BEGIN

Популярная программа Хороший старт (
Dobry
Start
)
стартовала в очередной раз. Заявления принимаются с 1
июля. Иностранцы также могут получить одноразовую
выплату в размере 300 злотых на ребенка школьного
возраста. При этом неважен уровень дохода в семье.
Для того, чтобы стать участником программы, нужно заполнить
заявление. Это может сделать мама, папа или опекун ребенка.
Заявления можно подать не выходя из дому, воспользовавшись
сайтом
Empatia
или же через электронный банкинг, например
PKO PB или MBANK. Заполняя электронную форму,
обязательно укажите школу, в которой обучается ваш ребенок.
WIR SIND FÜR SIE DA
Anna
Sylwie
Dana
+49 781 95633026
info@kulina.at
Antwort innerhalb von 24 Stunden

END
BEGIN

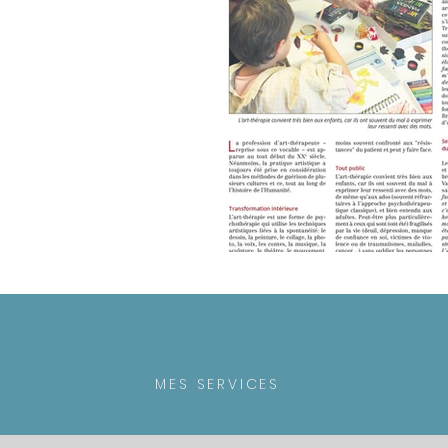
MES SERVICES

END
BEGIN

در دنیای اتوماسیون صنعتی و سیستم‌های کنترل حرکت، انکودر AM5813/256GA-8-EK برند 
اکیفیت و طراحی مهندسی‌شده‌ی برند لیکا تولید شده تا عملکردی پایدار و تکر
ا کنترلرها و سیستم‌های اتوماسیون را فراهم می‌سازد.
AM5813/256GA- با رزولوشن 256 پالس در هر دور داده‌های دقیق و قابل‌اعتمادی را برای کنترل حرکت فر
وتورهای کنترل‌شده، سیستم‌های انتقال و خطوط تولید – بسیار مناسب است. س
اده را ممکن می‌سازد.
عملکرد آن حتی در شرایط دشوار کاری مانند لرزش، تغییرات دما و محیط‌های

END

HOW TO COMPLETE THIS TASK: Only the number is wanted: how many lines in the data include the string "حرکت"?

ANSWER SPACE: 2